Comcast-NBCU: FCC Stops Clock on Merger ReviewDecision driven by FCC's request for additional economic reports from Comcast and NBC Universal 4/17/2010 10:32:53 AM Eastern
The FCC has stopped the clock on the Comcast-NBC Universal merger and delayed the comment and reply comment deadlines until it receives more information from the parties.
A number of groups, led by Media Access Project, had asked the commission to extend the comment deadline by 45 days to give them more time to weigh in.
But the FCC's decision was not in response to a petition; rather, it was driven by its decision to ask Comcast and NBCU for two additional economic reports, one on the claimed economic benefits from the proposed $30 billion joint venture and the other on its impact on online video distribution.
The FCC said that Comcast and NBCU have agreed to comply but said it would take until close to the May 3 deadline for comments and petitions to deny, so the FCC said it has suspended those deadlines and stopped its 180-day shot clock on the merger review.
That would appear to moot the petition for extention and a bill introduced in Congress to mandate the extension.

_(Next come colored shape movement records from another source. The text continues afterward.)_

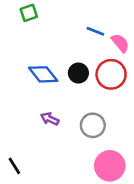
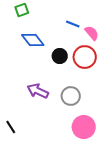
blue diamond: (43, 74) -> (33, 40), moved
purple arrow: (50, 119) -> (38, 91), size x1.5

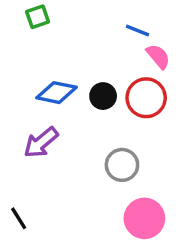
blue line: (73, 24) -> (138, 31), moved
blue diamond: (33, 40) -> (57, 93), moved, turned -40
purple arrow: (38, 91) -> (41, 143), moved, turned -65

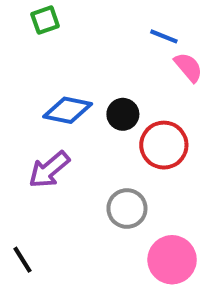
red circle: (146, 98) -> (164, 145), moved
gray circle: (122, 165) -> (127, 209), moved

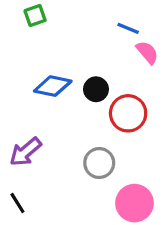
purple arrow: (49, 170) -> (25, 152), moved

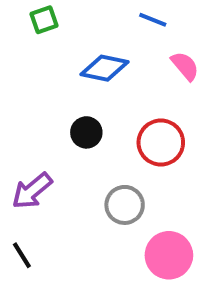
blue line: (128, 28) -> (153, 20), moved
blue diamond: (53, 86) -> (104, 68), moved
black circle: (96, 89) -> (86, 132), moved

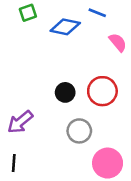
blue diamond: (104, 68) -> (65, 27), moved
black circle: (86, 132) -> (65, 92), moved
black line: (22, 255) -> (14, 163), turned 36

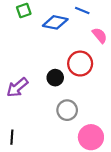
red circle: (102, 91) -> (80, 64), moved
purple arrow: (20, 122) -> (17, 87), moved

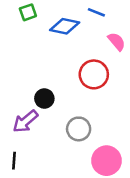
black circle: (55, 78) -> (44, 99), moved
purple arrow: (17, 87) -> (25, 121), moved

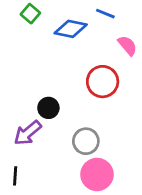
green square: (28, 12) -> (30, 14), turned -30
pink circle: (106, 161) -> (97, 174), moved

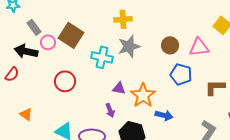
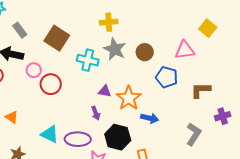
pink circle: (48, 42) -> (34, 70), moved
brown circle: (170, 45) -> (145, 52), moved
gray star: (129, 46) -> (115, 49), turned -30

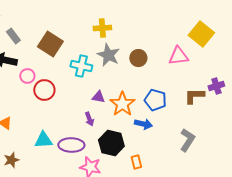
yellow square: (208, 28) -> (201, 34), size x1.4
blue pentagon: (167, 77) -> (155, 100), moved
purple cross: (223, 116) -> (216, 86), moved
cyan triangle: (50, 134) -> (43, 140), turned -30

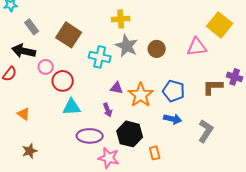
purple cross: (216, 86) -> (235, 77), turned 35
blue arrow: (143, 124) -> (173, 119), moved
cyan triangle: (43, 140) -> (72, 107), moved

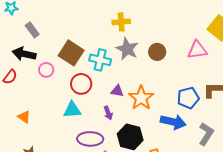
brown square: (69, 35) -> (71, 53), moved
red circle: (63, 81) -> (81, 84), moved
blue pentagon: (174, 91) -> (188, 98), moved, turned -30
blue arrow: (173, 119) -> (173, 122), size x1.4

The FCC says those initial comments and petitions will be due 45 days after it has given public notice that it has received the reports.

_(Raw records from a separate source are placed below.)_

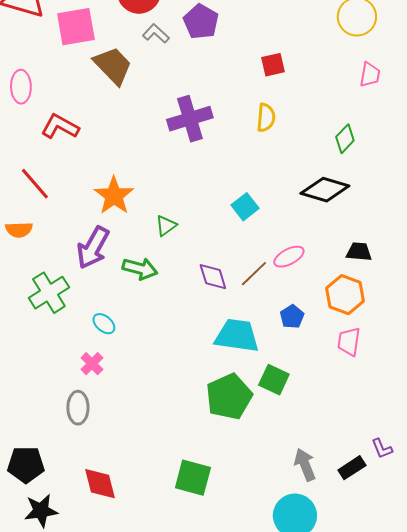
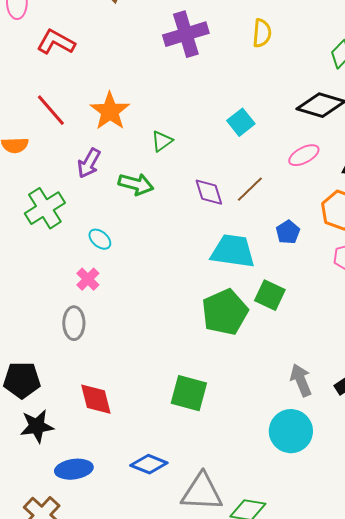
red line: (35, 184) -> (51, 110), moved
purple arrow: (93, 248) -> (89, 163), size x0.7
pink ellipse: (289, 257) -> (304, 155), moved

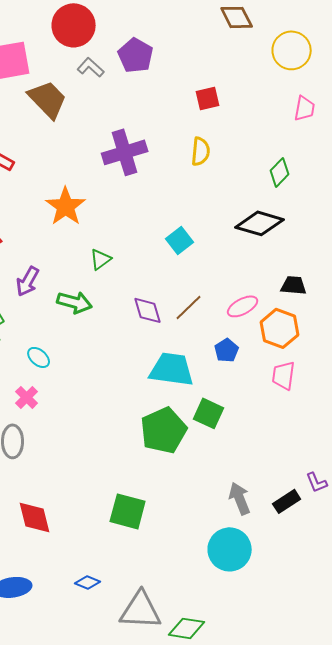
orange star: (110, 111) -> (66, 206), moved
pink ellipse: (304, 155) -> (243, 306), moved
blue diamond: (149, 464) -> (88, 582), size x0.7

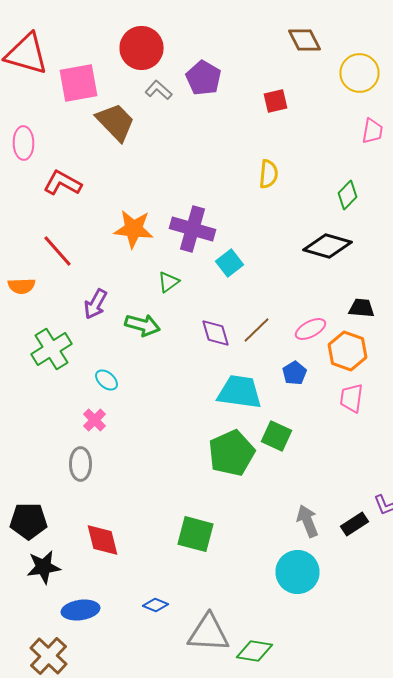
red square: (208, 98) -> (276, 101), moved
purple cross: (125, 152) -> (192, 229), moved, turned 33
orange star: (66, 206) -> (134, 229), turned -30
cyan square: (180, 240) -> (230, 263), moved

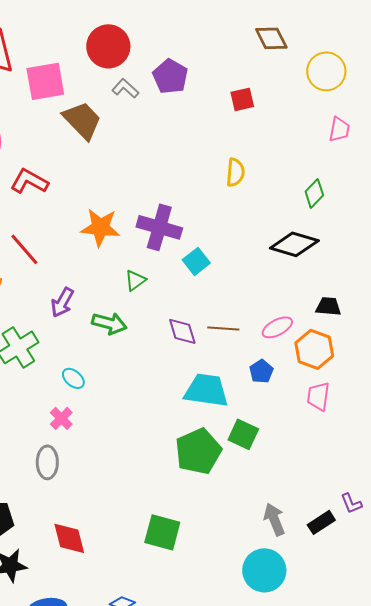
brown line: (256, 330) -> (223, 328), turned 48

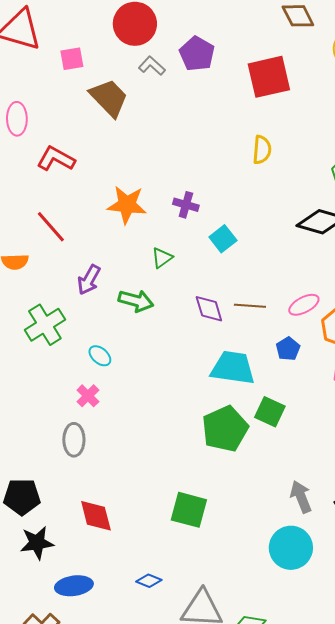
pink square: (45, 81) -> (72, 59), size x0.6
red square: (242, 99) -> (269, 77), size x1.8
purple cross: (159, 227) -> (186, 205), size x0.6

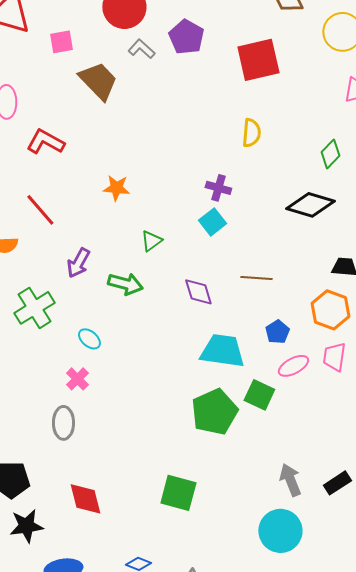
orange star: (127, 205) -> (116, 188), size x0.7
purple cross: (186, 205) -> (218, 188), moved
pink ellipse: (304, 305) -> (293, 366), moved
brown line: (250, 306) -> (256, 278), moved

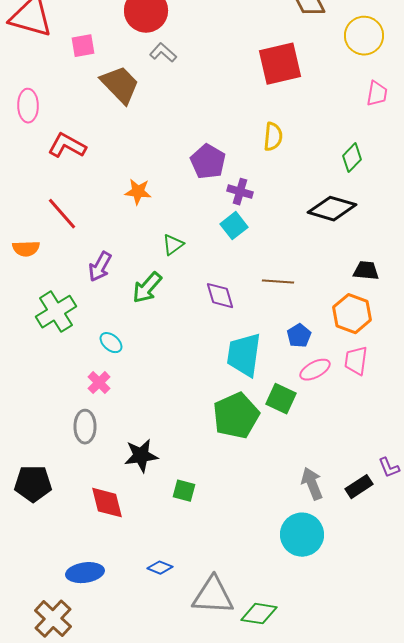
purple pentagon: (186, 37) -> (208, 162), moved
green arrow: (125, 284) -> (147, 288), turned 116
cyan trapezoid: (222, 351) -> (244, 355), turned -90
green square: (178, 493) -> (184, 491), moved, size x0.6
black star: (26, 526) -> (141, 456), moved

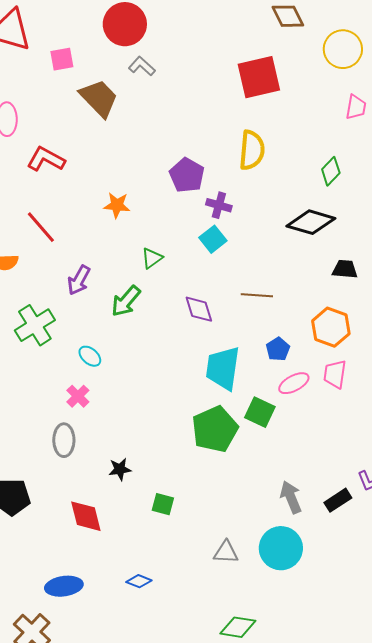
yellow semicircle: (273, 137) -> (252, 150), size x1.4
black trapezoid: (366, 271) -> (345, 269), moved
black star: (141, 456) -> (120, 469), size x0.7
gray triangle: (213, 596) -> (226, 552), moved, size x0.6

"We look forward to working with the Commission to submit the additional information they've requested," said Comcast in a statement. "We know they want to conduct a thorough and expeditious review of this transaction and we'll be submitting these reports as soon as possible. We understand and agree in this case with the Commission's desire to have a full comment period on key documents submitted by the applicants."

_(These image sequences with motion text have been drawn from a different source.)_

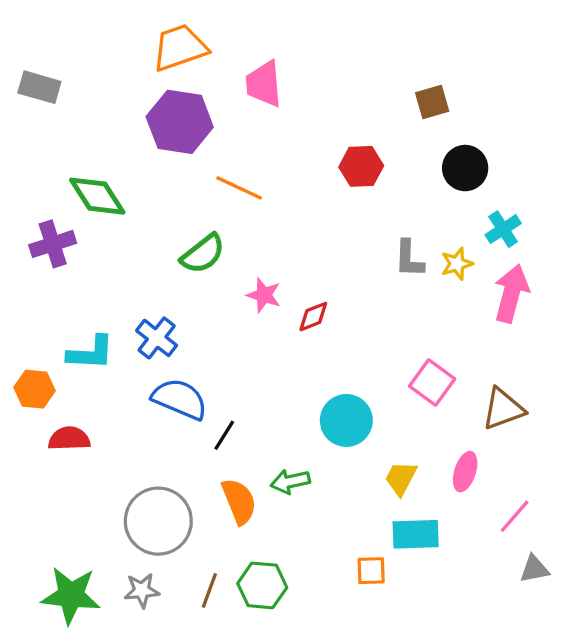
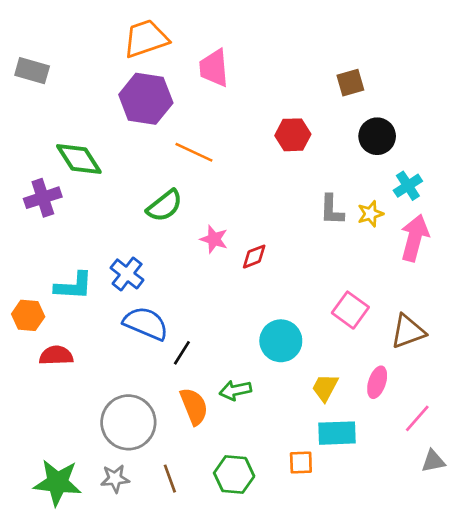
green hexagon: (262, 585) -> (234, 475), moved
brown line: (209, 590) -> (170, 479), turned -40

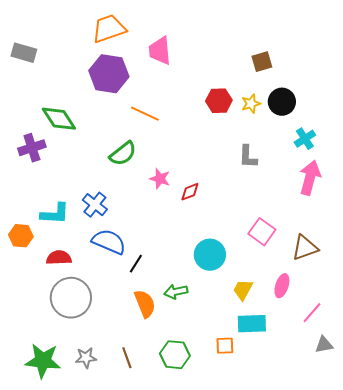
yellow star: (370, 214) -> (251, 104), moved
red semicircle: (56, 356) -> (59, 258), moved
gray circle: (128, 422) -> (71, 298), moved

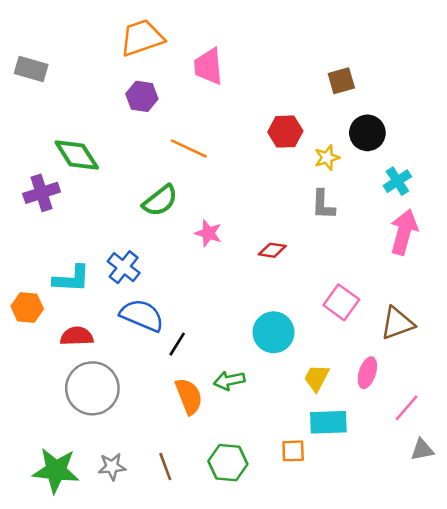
purple hexagon: (109, 74) -> (142, 96), size x0.6
yellow star: (251, 104) -> (327, 158), moved
red diamond: (190, 192) -> (272, 250), moved, turned 30

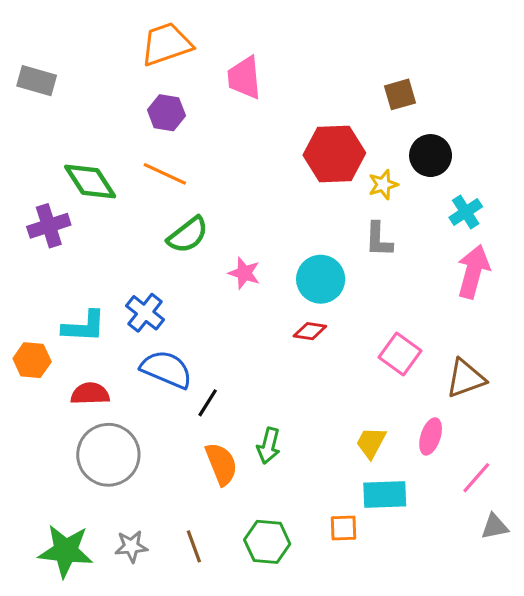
red hexagon: (285, 132) -> (334, 154), size x1.5
orange line: (189, 148) -> (165, 174), moved
red diamond: (272, 250) -> (310, 331), moved
cyan circle: (274, 332) -> (321, 279), moved
green arrow: (229, 381) -> (269, 446), turned -64

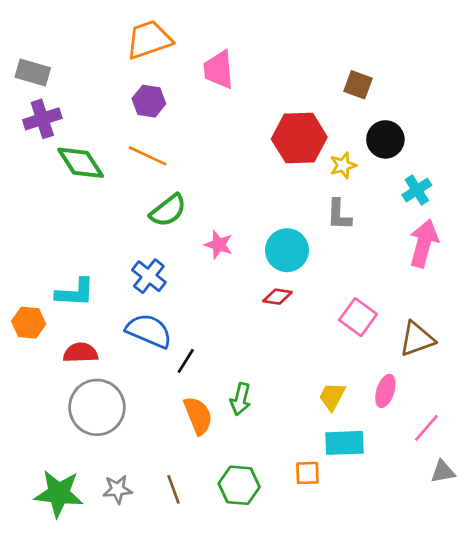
brown square: (400, 94) -> (358, 85), turned 36
purple cross: (49, 226) -> (42, 119), moved
blue cross: (145, 313) -> (149, 276), moved

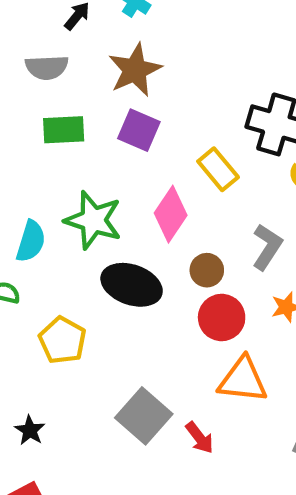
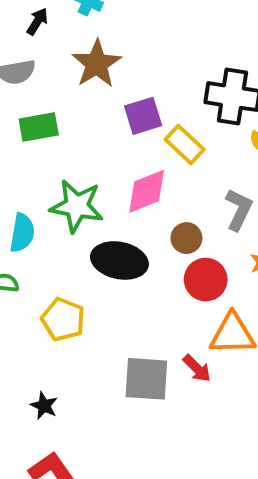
purple square: (139, 130) -> (143, 116), moved, turned -33
pink diamond: (171, 214) -> (147, 191), turned 42
gray square: (144, 416) -> (146, 379), turned -30
red arrow: (199, 438) -> (197, 368), moved

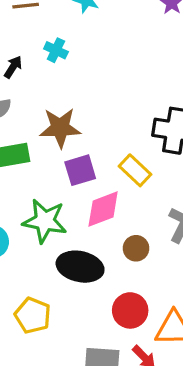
brown star: (97, 64) -> (60, 128), moved, turned 30
purple square: (143, 116) -> (80, 170), moved
red circle: (206, 280) -> (130, 310), moved

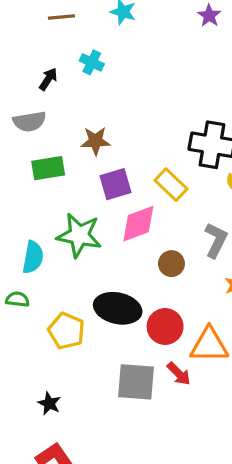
brown star: (60, 128) -> (96, 141), size x0.7
black ellipse: (80, 267) -> (118, 308), moved

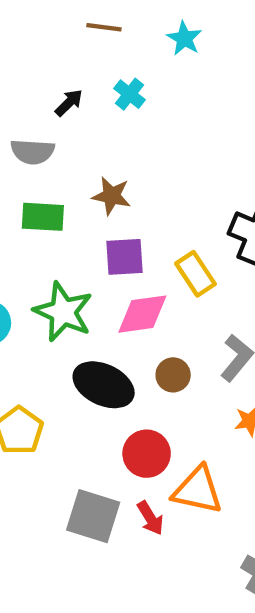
black ellipse: (118, 308) -> (104, 385), moved

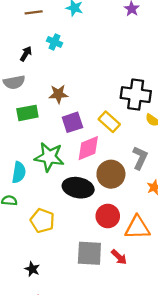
brown circle: (173, 375) -> (111, 174), size x1.6
red arrow: (150, 518) -> (119, 257), moved

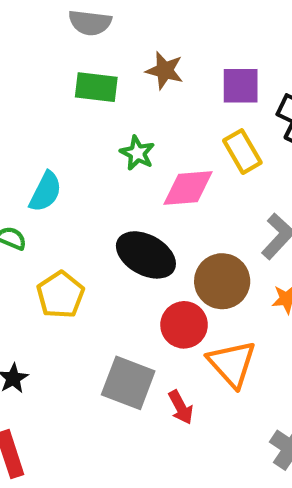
purple square: (72, 122) -> (241, 86), moved
green star: (49, 157) -> (137, 153), moved, size x0.6
brown circle: (111, 174) -> (222, 281), moved
orange triangle: (137, 228) -> (232, 364), turned 32

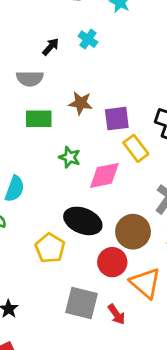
purple square: (241, 86) -> (117, 119), moved
yellow pentagon: (60, 295) -> (50, 248), moved

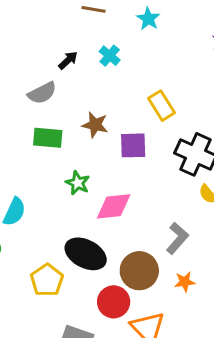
gray semicircle: (30, 79) -> (42, 93), turned -32
yellow rectangle: (136, 148) -> (162, 106), moved

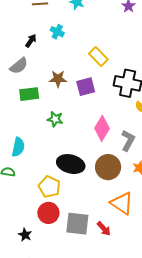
pink diamond: (114, 206) -> (102, 128), moved, turned -40
red circle: (114, 302) -> (48, 213), moved

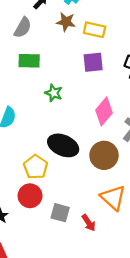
yellow rectangle: (98, 57) -> (95, 30), moved, turned -42
gray semicircle: (19, 66) -> (23, 28), turned -30
brown star: (58, 79) -> (66, 22), moved
gray square: (77, 224) -> (60, 213), size x0.7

he FCC had denied an earlier request by Media Access Project to extend the comment deadline, but MAP Friday petitioned the commission to reconside that decision in light of the BitTorrent case, saying it was a changed circumstance that needed to be taken into account. Now the FCC has changed the circumstance itself with the request for more info, effectively doing the same thing as granting the petition wihout having to reverse itself.